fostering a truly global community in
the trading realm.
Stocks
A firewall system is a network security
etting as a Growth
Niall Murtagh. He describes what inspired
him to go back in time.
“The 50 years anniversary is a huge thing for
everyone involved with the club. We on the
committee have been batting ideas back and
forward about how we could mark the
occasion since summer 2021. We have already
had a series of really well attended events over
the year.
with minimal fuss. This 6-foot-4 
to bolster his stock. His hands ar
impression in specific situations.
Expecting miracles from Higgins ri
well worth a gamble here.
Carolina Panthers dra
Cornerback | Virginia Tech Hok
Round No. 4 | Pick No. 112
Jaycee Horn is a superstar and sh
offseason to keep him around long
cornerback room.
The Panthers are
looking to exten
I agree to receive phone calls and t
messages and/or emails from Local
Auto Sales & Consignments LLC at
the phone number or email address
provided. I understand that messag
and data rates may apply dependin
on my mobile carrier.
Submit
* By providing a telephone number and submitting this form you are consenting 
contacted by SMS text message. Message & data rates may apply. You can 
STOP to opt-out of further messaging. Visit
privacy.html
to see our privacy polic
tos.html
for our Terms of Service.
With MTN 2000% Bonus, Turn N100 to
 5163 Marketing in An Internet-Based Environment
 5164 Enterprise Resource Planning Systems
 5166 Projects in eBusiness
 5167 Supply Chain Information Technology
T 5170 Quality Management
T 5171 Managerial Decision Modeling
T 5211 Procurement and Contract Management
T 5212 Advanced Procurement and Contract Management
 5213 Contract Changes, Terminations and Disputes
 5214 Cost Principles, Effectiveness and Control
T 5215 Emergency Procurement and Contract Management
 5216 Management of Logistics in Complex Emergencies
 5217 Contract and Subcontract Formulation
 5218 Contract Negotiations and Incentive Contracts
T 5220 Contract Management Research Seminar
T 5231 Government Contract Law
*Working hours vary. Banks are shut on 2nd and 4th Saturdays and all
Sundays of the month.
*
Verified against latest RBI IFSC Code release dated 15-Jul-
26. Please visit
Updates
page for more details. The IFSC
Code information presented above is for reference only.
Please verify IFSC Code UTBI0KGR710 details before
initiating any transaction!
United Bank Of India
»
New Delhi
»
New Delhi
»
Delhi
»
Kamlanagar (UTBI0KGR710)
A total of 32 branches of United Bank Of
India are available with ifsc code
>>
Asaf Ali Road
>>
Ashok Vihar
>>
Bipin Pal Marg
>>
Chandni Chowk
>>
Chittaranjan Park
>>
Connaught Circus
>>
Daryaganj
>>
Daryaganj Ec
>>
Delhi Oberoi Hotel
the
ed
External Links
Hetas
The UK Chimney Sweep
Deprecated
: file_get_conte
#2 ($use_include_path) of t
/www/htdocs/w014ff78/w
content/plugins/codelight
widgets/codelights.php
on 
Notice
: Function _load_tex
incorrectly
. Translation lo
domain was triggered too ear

Action item
Please copy out every line of the preceding listing that carries "Management".

Task answer
T 5170 Quality Management
T 5211 Procurement and Contract Management
T 5212 Advanced Procurement and Contract Management
T 5215 Emergency Procurement and Contract Management
 5216 Management of Logistics in Complex Emergencies
T 5220 Contract Management Research Seminar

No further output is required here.